5. When will DFID honour it's statement in their 2011 Operating Plan which states "we will also focus on reducing violence against women and girls"?
6. When will the international community CEASE all aid NOW with immediate effect until the violence ends?

As a UK citizen, married to a Nepali woman, with children who are half-Nepali, working in Nepal to improve the education of thousands of primary children a year ..... I am beginning to believe that I am actually part of the problem too. Maybe it needs all of us to "walk out", because educating these vile criminals is NOT the answer, but removing them from society IS the answer. And quickly!



8. R A Roka
Hi Nepalitimes, You guys being a press, can;t do something by which maximum Nepali people will be aware about all of these kind of situations or similar like this. A Nepali whenever goes to  other countries, never do this kind of task or in other word other countries local do not let them do these things. But why we Nepali have to get suffered in our own country ??? have u any idea ??? as a press people don't u have a solution to get people know about these things ??? OR ARE YOU NOT A NEPALI ???? 

9. Nepali
I feel disgusted when i read news like this,not just in Nepal but anywhere,i say we chop off their parts and see who dares to do this again,this is the only solution,u cant educated the girl and prevent it,u cant jail the rapist and reduce it. CHOP THEM.

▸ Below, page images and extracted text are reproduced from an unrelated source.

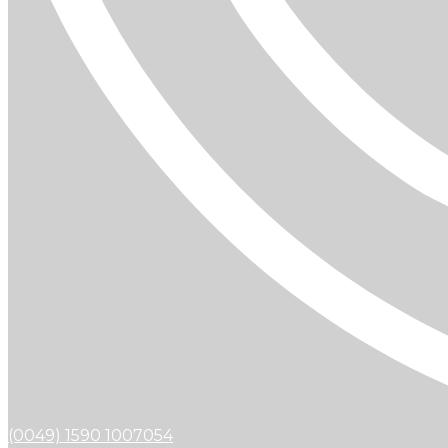
(0049) 1590 1007054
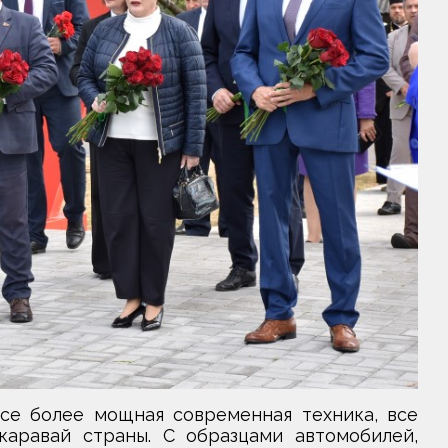
все более мощная современная техника, все
аравай страны. С образцами автомобилей,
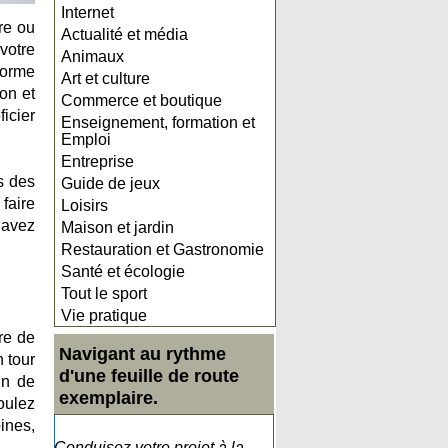
Internet
re ou
Actualité et média
votre
Animaux
forme
Art et culture
on et
Commerce et boutique
icier
Enseignement, formation et
Emploi
Entreprise
s des
Guide de jeux
faire
Loisirs
n’avez
Maison et jardin
Restauration et Gastronomie
Santé et écologie
Tout le sport
Vie pratique
re de
Navigant au rythme
 tour
d'une feuille de route
in de
exemplaire.
oulez
ines,
Conduisez votre projet à la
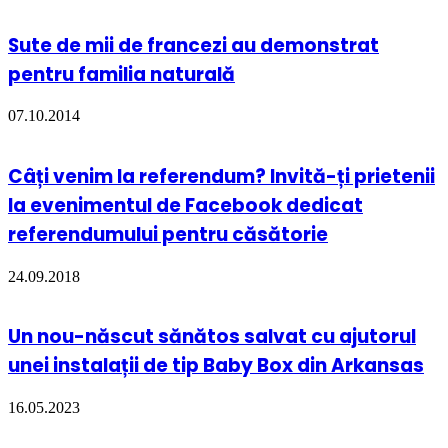
Sute de mii de francezi au demonstrat
pentru familia naturală
07.10.2014
Câți venim la referendum? Invită-ți prietenii
la evenimentul de Facebook dedicat
referendumului pentru căsătorie
24.09.2018
Un nou-născut sănătos salvat cu ajutorul
unei instalații de tip Baby Box din Arkansas
16.05.2023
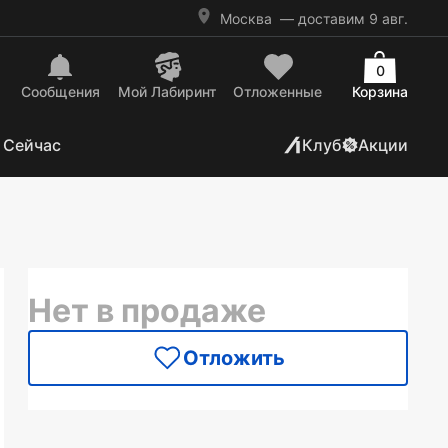
Москва
— доставим 9 авг.
0
Сообщения
Mой Лабиринт
Отложенные
Корзина
 Сейчас
Клуб
Акции
Нет в продаже
Отложить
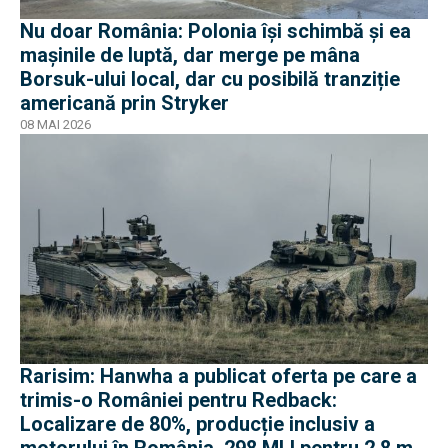
Nu doar România: Polonia își schimbă și ea
mașinile de luptă, dar merge pe mâna
Borsuk-ului local, dar cu posibilă tranziție
americană prin Stryker
08 MAI 2026
Rarisim: Hanwha a publicat oferta pe care a
trimis-o României pentru Redback:
Localizare de 80%, producție inclusiv a
motorului în România, 298 MLI pentru 2,8 mil.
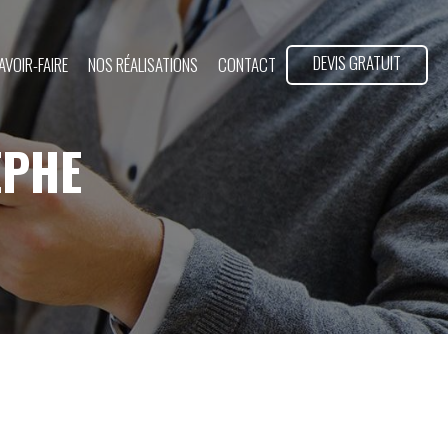
DEVIS GRATUIT
AVOIR-FAIRE
NOS RÉALISATIONS
CONTACT
ÈPHE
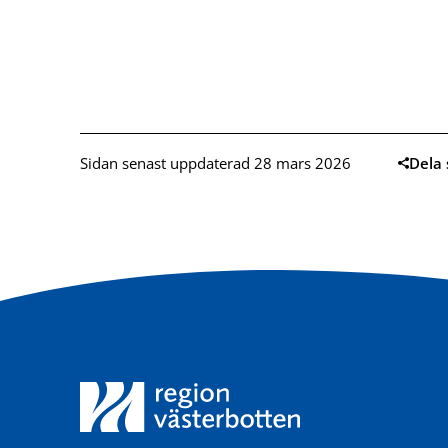
Sidan senast uppdaterad 28 mars 2026
Dela 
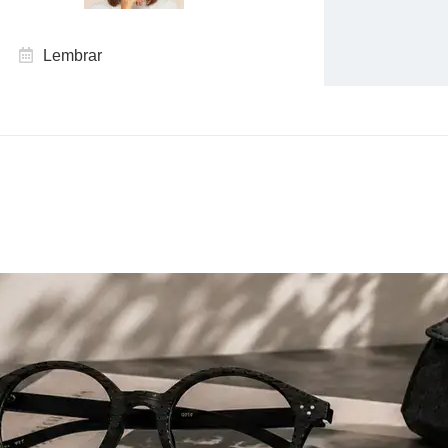
Lembrar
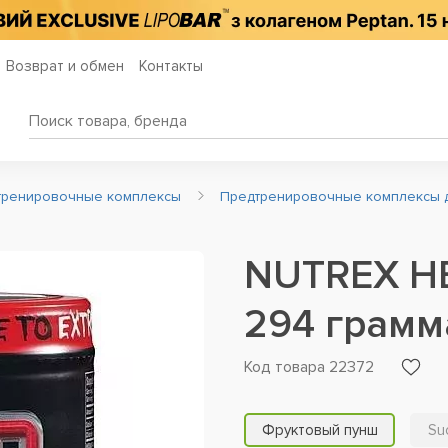
Возврат и обмен
Контакты
тренировочные комплексы
Предтренировочные комплексы 
NUTREX H
294 грамм
Код товара 22372
Фруктовый пунш
Su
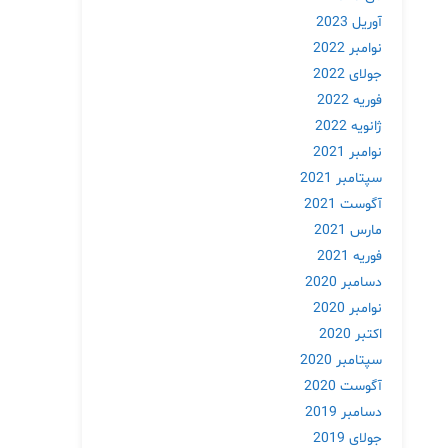
آوریل 2023
نوامبر 2022
جولای 2022
فوریه 2022
ژانویه 2022
نوامبر 2021
سپتامبر 2021
آگوست 2021
مارس 2021
فوریه 2021
دسامبر 2020
نوامبر 2020
اکتبر 2020
سپتامبر 2020
آگوست 2020
دسامبر 2019
جولای 2019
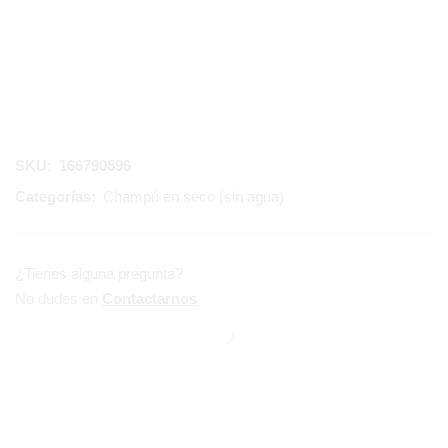
SKU:
166790896
Categorías:
Champú en seco (sin agua)
¿Tienes alguna pregunta?
No dudes en
Contactarnos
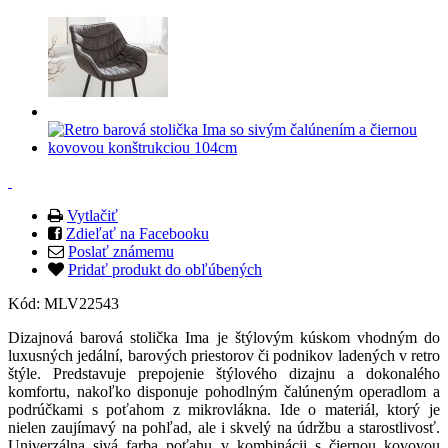
Vytlačiť
Zdieľať na Facebooku
Poslať známemu
Pridať produkt do obľúbených
Kód:
MLV22543
Dizajnová barová stolička Ima je štýlovým kúskom vhodným do
luxusných jedální, barových priestorov či podnikov ladených v retro
štýle. Predstavuje prepojenie štýlového dizajnu a dokonalého
komfortu, nakoľko disponuje pohodlným čalúneným operadlom a
podrúčkami s poťahom z mikrovlákna. Ide o materiál, ktorý je
nielen zaujímavý na pohľad, ale i skvelý na údržbu a starostlivosť.
Univerzálna sivá farba poťahu v kombinácii s čiernou kovovou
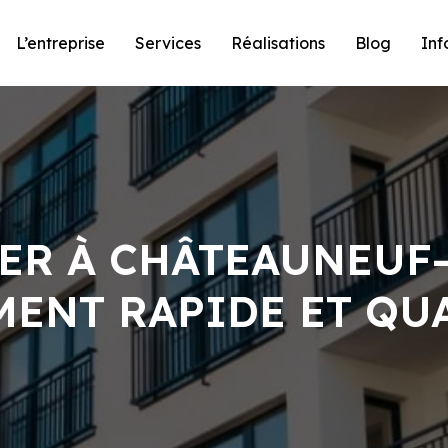
L’entreprise
Services
Réalisations
Blog
Inf
IER À CHÂTEAUNEUF
ENT RAPIDE ET QU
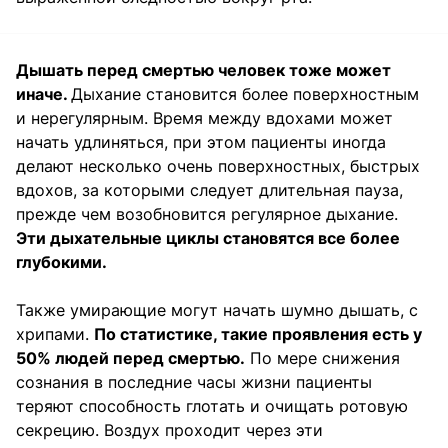
Дышать перед смертью человек тоже может
иначе.
Дыхание становится более поверхностным
и нерегулярным. Время между вдохами может
начать удлиняться, при этом пациенты иногда
делают несколько очень поверхностных, быстрых
вдохов, за которыми следует длительная пауза,
прежде чем возобновится регулярное дыхание.
Эти дыхательные циклы становятся все более
глубокими.
Также умирающие могут начать шумно дышать, с
хрипами.
По статистике, такие проявления есть у
50% людей перед смертью.
По мере снижения
сознания в последние часы жизни пациенты
теряют способность глотать и очищать ротовую
секрецию. Воздух проходит через эти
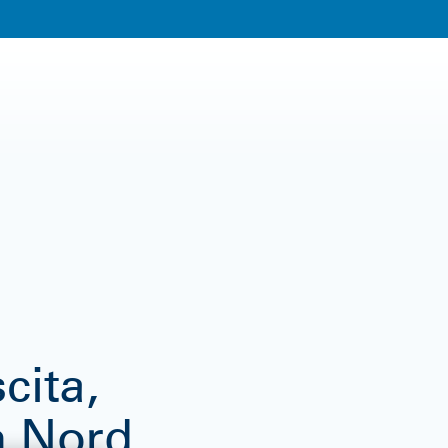
cita,
in Nord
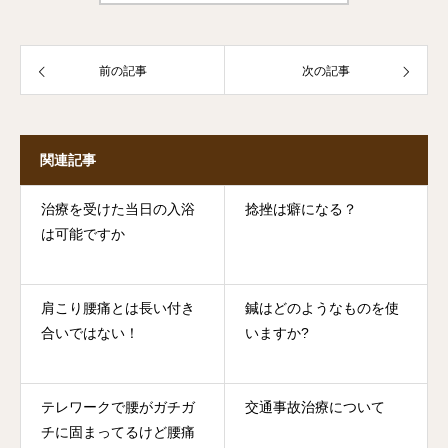
前の記事
次の記事
関連記事
治療を受けた当日の入浴
捻挫は癖になる？
は可能ですか
肩こり腰痛とは長い付き
鍼はどのようなものを使
合いではない！
いますか?
テレワークで腰がガチガ
交通事故治療について
チに固まってるけど腰痛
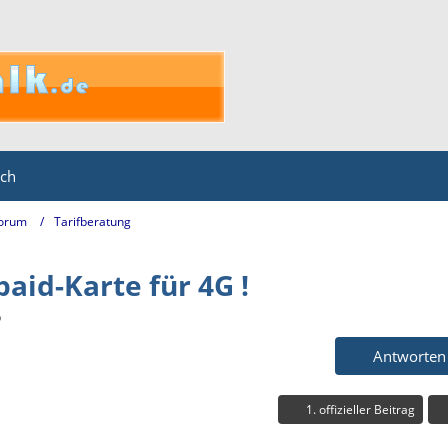
ich
Forum
Tarifberatung
aid-Karte für 4G !
6
Antworten
1. offizieller Beitrag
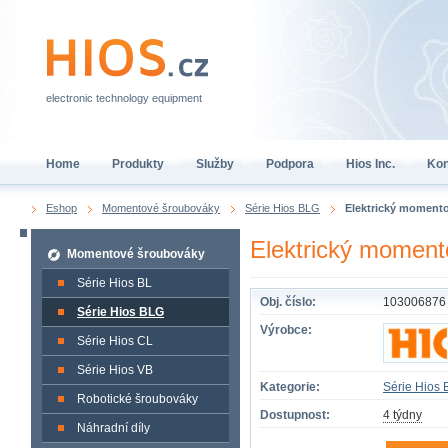
electronic technology equipment
Home
Produkty
Služby
Podpora
Hios Inc.
Kon
Eshop
Momentové šroubováky
Série Hios BLG
Elektrický momen
Elektrický mome
Momentové šroubováky
Série Hios BL
Obj. číslo:
103006876
Série Hios BLG
Výrobce:
Série Hios CL
Série Hios VB
Kategorie:
Série Hios
Robotické šroubováky
Dostupnost:
4 týdny
Náhradní díly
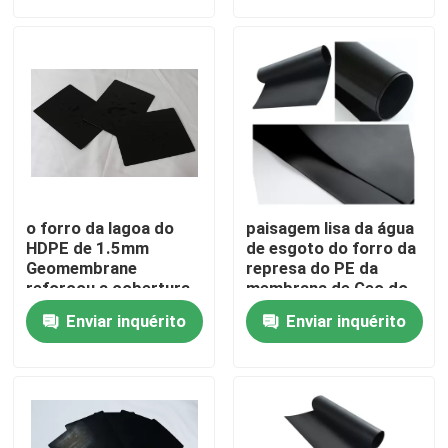
Sobre nós
Excursão da fábrica
Controle da qualidade
o forro da lagoa do
paisagem lisa da água
Peça umas citações
HDPE de 1.5mm
de esgoto do forro da
Geomembrane
represa do PE da
reforçou a cobertura
membrana de Geo do
plástica de polietileno
HDPE de 2mm
Tela de Geosynthetic
Enviar inquérito
Enviar inquérito
Membrana de Geosynthetic
Grade do reforço de Geosynthetic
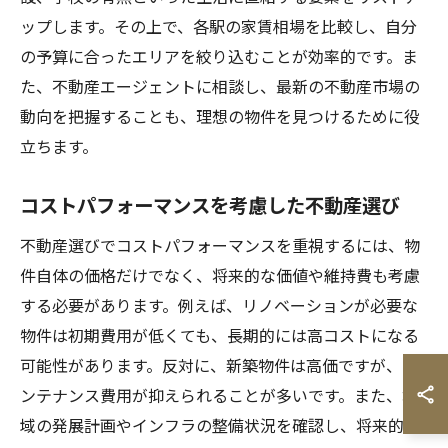
ップします。その上で、各駅の家賃相場を比較し、自分
の予算に合ったエリアを絞り込むことが効率的です。ま
た、不動産エージェントに相談し、最新の不動産市場の
動向を把握することも、理想の物件を見つけるために役
立ちます。
コストパフォーマンスを考慮した不動産選び
不動産選びでコストパフォーマンスを重視するには、物
件自体の価格だけでなく、将来的な価値や維持費も考慮
する必要があります。例えば、リノベーションが必要な
物件は初期費用が低くても、長期的には高コストになる
可能性があります。反対に、新築物件は高価ですが、メ
ンテナンス費用が抑えられることが多いです。また、地
域の発展計画やインフラの整備状況を確認し、将来的な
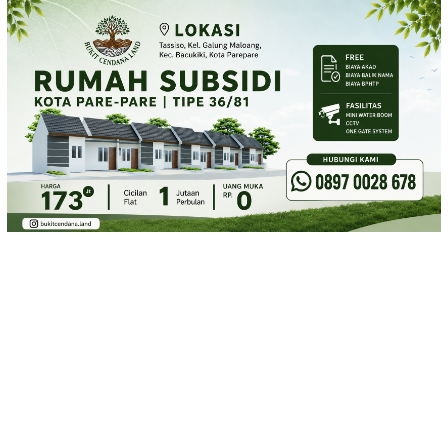
Loncat
ke
konten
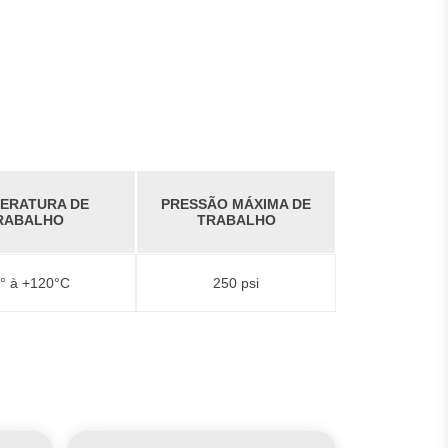
ERATURA DE
PRESSÃO MÁXIMA DE
RABALHO
TRABALHO
° à +120°C
250 psi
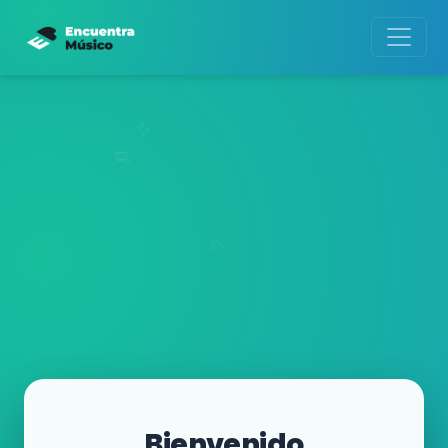
Bienvenido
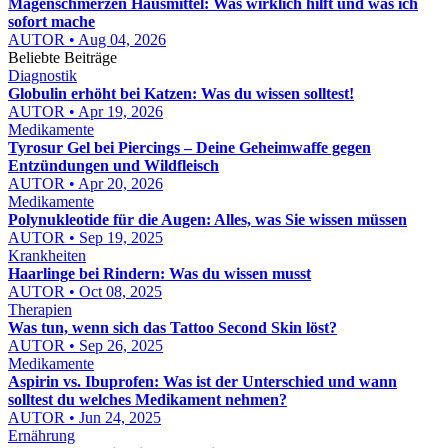
Magenschmerzen Hausmittel: Was wirklich hilft und was ich
sofort mache
AUTOR • Aug 04, 2026
Beliebte Beiträge
Diagnostik
Globulin erhöht bei Katzen: Was du wissen solltest!
AUTOR • Apr 19, 2026
Medikamente
Tyrosur Gel bei Piercings – Deine Geheimwaffe gegen
Entzündungen und Wildfleisch
AUTOR • Apr 20, 2026
Medikamente
Polynukleotide für die Augen: Alles, was Sie wissen müssen
AUTOR • Sep 19, 2025
Krankheiten
Haarlinge bei Rindern: Was du wissen musst
AUTOR • Oct 08, 2025
Therapien
Was tun, wenn sich das Tattoo Second Skin löst?
AUTOR • Sep 26, 2025
Medikamente
Aspirin vs. Ibuprofen: Was ist der Unterschied und wann
solltest du welches Medikament nehmen?
AUTOR • Jun 24, 2025
Ernährung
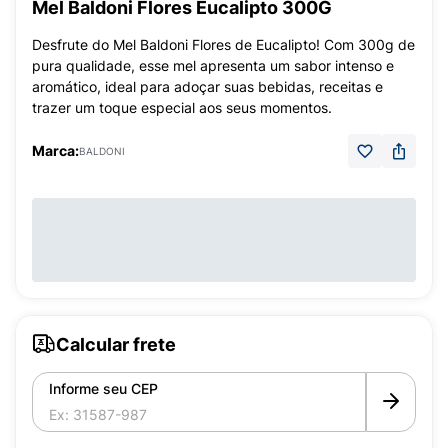
Mel Baldoni Flores Eucalipto 300G
Desfrute do Mel Baldoni Flores de Eucalipto! Com 300g de
pura qualidade, esse mel apresenta um sabor intenso e
aromático, ideal para adoçar suas bebidas, receitas e
trazer um toque especial aos seus momentos.
Marca:
BALDONI
Calcular frete
Informe seu CEP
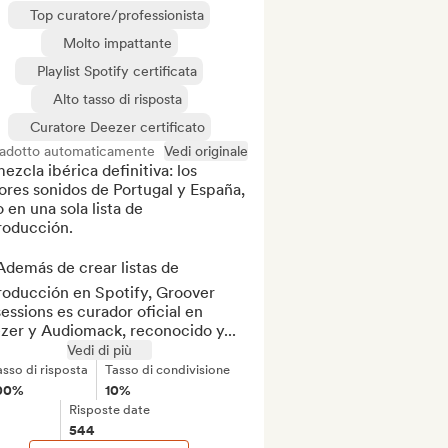
Top curatore/professionista
Molto impattante
Playlist Spotify certificata
Alto tasso di risposta
Curatore Deezer certificato
radotto automaticamente
Vedi originale
ezcla ibérica definitiva: los 
res sonidos de Portugal y España, 
 en una sola lista de 
oducción.

demás de crear listas de 
roducción en Spotify, Groover 
ssions es curador oficial en 
zer y Audiomack, reconocido y...
Vedi di più
asso di risposta
Tasso di condivisione
00%
10%
Risposte date
544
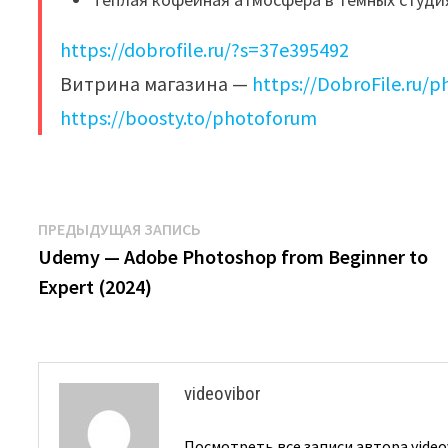
https://dobrofile.ru/?s=37e395492
Витрина магазина —
https://DobroFile.ru/
https://boosty.to/photoforum
Навигация
Предыдущая
ПРЕДЫДУЩАЯ ЗАПИСЬ
запись:
Udemy — Adobe Photoshop from Beginner to
по
Expert (2024)
записям
videovibor
Посмотреть все записи автора video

this makes me hate the whole male population, frustrated and upset


10. Prerana D
Would like to help create awareness and raise voice against culprits.  Would appreciate more helping hands.  
I strongly feel that WE should do something about it.... There's no point just complaining about it..... why not instead get together and do something about it!  
May goodness help me in my endeavors! 


11. Rishav
Really shocking.. Why it all seems to be happening in the southern plains. The violence and injustice against women seems alot worse in this part of the country compared to any  where else. Not saying it's great in the rest of the country but this blatant practice is something which is seen in India alot.

The recent bus gang rape delhi incident has only awaken the situation recently in India, perhaps wth the influx of this type of Mentality from the southern neighbour our politicians, community leaders, police and even HR workers will again proliferate the culture of imputiny. And then we will have to wait for a gang rape bus incident of our own for people to start realising the situation.


12. GG
A country that is engulfed by corruption, inmpotancy and impunity, the only solution is vitilatism. I believe in an 'instant justice'. Instant justice in such way that the culprit would never, ever be able to commit the same crime with the same part of the body again as practised in some Islamic country as a legitimate punishement. It is time we do something about it now as a community, the victim can be your loved ones tomorrow. There has been no one to look up to for justice in the country for ages and there will never be!


13. r
Victims of rape are traumatized and greatly devastated due to the incident.Their self esteem falls and are depressed.The incident tends to replay in their mind over and over again.How can they survive living with the person who devastated them?I am stongly against the culture of rape victims marrying the culprits.Anyone forcing such decision on rape victims are criminals in my opinion.This culture is shameful and should be stopped.


14. ka
Just castrate those men.......as well as those who support and force the victims to marry the culprits.


15. R Rai
We brag to be a civilized society. Are we really? A society which does not respect women is NOT civilized at all. 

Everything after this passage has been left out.